### What is being asked
Your response should consist of the entries below, reproduced exactly and without their images.

● ● ● ●

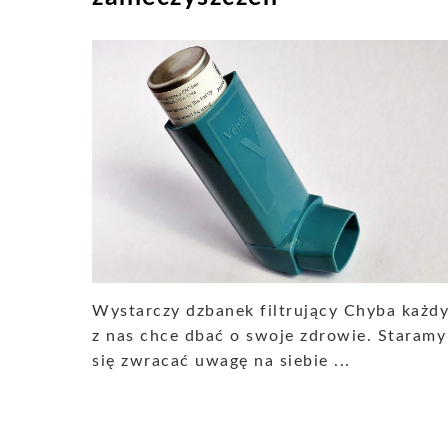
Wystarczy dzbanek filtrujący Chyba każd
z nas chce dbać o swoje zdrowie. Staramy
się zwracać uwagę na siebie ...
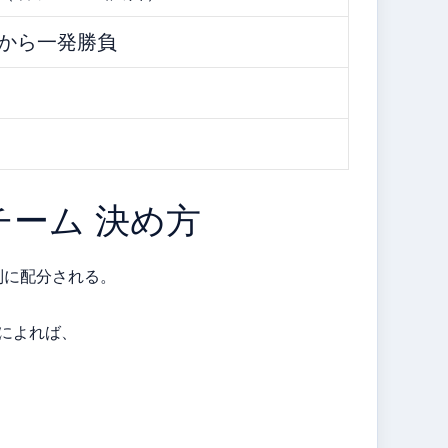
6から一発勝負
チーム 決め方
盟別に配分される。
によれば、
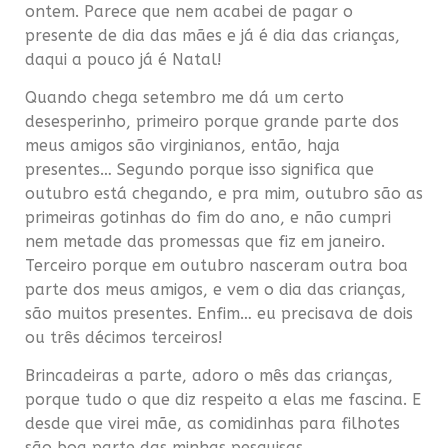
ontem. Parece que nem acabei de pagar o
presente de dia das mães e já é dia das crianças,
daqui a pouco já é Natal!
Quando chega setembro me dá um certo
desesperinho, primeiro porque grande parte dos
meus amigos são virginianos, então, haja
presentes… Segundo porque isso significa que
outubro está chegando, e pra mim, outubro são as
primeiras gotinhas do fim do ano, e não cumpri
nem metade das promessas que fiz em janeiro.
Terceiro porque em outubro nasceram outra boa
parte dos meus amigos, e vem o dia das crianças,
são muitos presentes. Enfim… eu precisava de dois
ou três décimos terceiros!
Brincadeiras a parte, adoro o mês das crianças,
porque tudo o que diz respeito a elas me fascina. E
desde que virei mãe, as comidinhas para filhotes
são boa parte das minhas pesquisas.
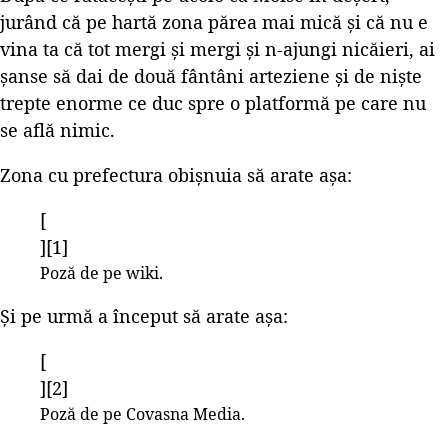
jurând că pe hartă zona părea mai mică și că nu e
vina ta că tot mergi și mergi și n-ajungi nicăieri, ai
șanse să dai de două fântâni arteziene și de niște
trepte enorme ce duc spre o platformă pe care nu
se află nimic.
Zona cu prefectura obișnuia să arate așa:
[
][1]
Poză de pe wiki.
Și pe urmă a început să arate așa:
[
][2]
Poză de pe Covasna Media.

● ● ● ●

### Answer for the task
Wystarczy dzbanek filtrujący Chyba każd
z nas chce dbać o swoje zdrowie. Staramy
się zwracać uwagę na siebie ...
6から一発勝負
チーム 決め方
盟別に配分される。
によれば、
ontem. Parece que nem acabei de pagar o
presente de dia das mães e já é dia das crianças,
daqui a pouco já é Natal!
Quando chega setembro me dá um certo
desesperinho, primeiro porque grande parte dos
meus amigos são virginianos, então, haja
presentes… Segundo porque isso significa que
outubro está chegando, e pra mim, outubro são as
primeiras gotinhas do fim do ano, e não cumpri
nem metade das promessas que fiz em janeiro.
Terceiro porque em outubro nasceram outra boa
parte dos meus amigos, e vem o dia das crianças,
são muitos presentes. Enfim… eu precisava de dois
ou três décimos terceiros!
Brincadeiras a parte, adoro o mês das crianças,
porque tudo o que diz respeito a elas me fascina. E
desde que virei mãe, as comidinhas para filhotes
são boa parte das minhas pesquisas.
jurând că pe hartă zona părea mai mică și că nu e
vina ta că tot mergi și mergi și n-ajungi nicăieri, ai
șanse să dai de două fântâni arteziene și de niște
trepte enorme ce duc spre o platformă pe care nu
se află nimic.
Zona cu prefectura obișnuia să arate așa:
[
][1]
Poză de pe wiki.
Și pe urmă a început să arate așa:
[
][2]
Poză de pe Covasna Media.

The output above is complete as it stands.